Is Let's Encrypt Safe?

Yes, Let's Encrypt is safe. It provides the same level of encryption as paid SSL certificates. It is backed by major tech companies and regularly audited for security. Automatic renewals ensure your site stays secure. However, it lacks some advanced features offered by paid certificates. For most websites, Let's Encrypt is a reliable and secure option.

Let's Encrypt Root Certificate Expiring

Let's Encrypt's root certificate expiration is a known issue. Ensure your systems are updated to trust the new root certificate. Older devices might face connectivity issues. Regularly check for updates and ensure compatibility with new certificates. This change is a normal part of maintaining secure encryption. Proper updates will keep your site secure and trusted.

Let's Encrypt Renewals with Certbot

Renewing Let's Encrypt certificates with Certbot is straightforward. Certbot automatically handles renewals for you. By default, it checks for renewal every day and renews certificates that are within 30 days of expiring. Ensure your server is configured to allow automatic renewals. Manual renewal can be done if needed, but automation is recommended for continuous security.

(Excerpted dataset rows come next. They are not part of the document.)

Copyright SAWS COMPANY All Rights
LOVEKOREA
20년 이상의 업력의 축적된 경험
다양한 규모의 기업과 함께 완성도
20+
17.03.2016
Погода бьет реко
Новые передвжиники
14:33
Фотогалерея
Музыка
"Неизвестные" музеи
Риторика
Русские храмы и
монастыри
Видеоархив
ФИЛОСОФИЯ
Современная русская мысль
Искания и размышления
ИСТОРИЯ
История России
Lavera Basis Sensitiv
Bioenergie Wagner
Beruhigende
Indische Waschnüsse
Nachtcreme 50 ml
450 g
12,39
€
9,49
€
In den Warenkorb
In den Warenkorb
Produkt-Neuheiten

Let's Encrypt Wildcard Certificates

Let's Encrypt offers wildcard certificates, securing multiple subdomains under a single domain. This simplifies certificate management. To obtain a wildcard certificate, use DNS-based domain validation. Ensure your DNS provider supports the necessary API calls. Wildcard certificates are beneficial for sites with numerous subdomains, reducing the need for separate certificates for each one.